The half-life THL of a radioactive isotope is related to the exponential time constant ${\displaystyle \tau }$ by

${\displaystyle T_{HL}=\tau \cdot \mathrm {ln2} \,}$

### Step Response with Non-Zero Initial Conditions

If the motor is initially spinning at a constant speed(expressed by voltage), the time constant ${\displaystyle \tau }$ is 63% of Vinfinity minus Vo.

Therefore,

${\displaystyle V(t)\ =\ V_{o}+(V_{infinity}-V_{o})*(1-e^{-t/\tau })\,}$

can be used where the initial and final voltages, respectively, are:

${\displaystyle V_{o}\ =\ V(t=0)}$

and

${\displaystyle V_{infinity}\ =\ V(t=infinity)}$

### Step Response from Rest

From rest, the voltage equation is a simplification of the case with non-zero ICs. With an initial velocity of zero, V0 drops out and the resulting equation is:

${\displaystyle V(t)\ =\ V_{infinity}*(1-e^{-t/\tau })\,}$

Coincidentally, the time constant will remain the same for the same system regardless of the starting conditions.

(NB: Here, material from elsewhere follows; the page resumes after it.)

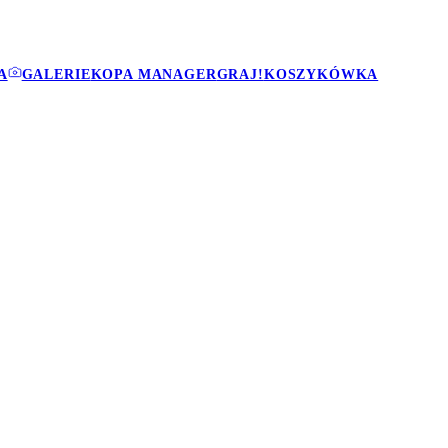
A
GALERIE
KOPA MANAGER
GRAJ!
KOSZYKÓWKA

For example, if an electric motor reaches 63% of its final speed from rest in ⅛ of a second, it will also take ⅛ of a second for the motor to reach 63% of its final speed when started with some non-zero initial speed. Simply stated, a system will require a certain amount of time to reach its final, steady-state situation regardless of how close it is to that value when started.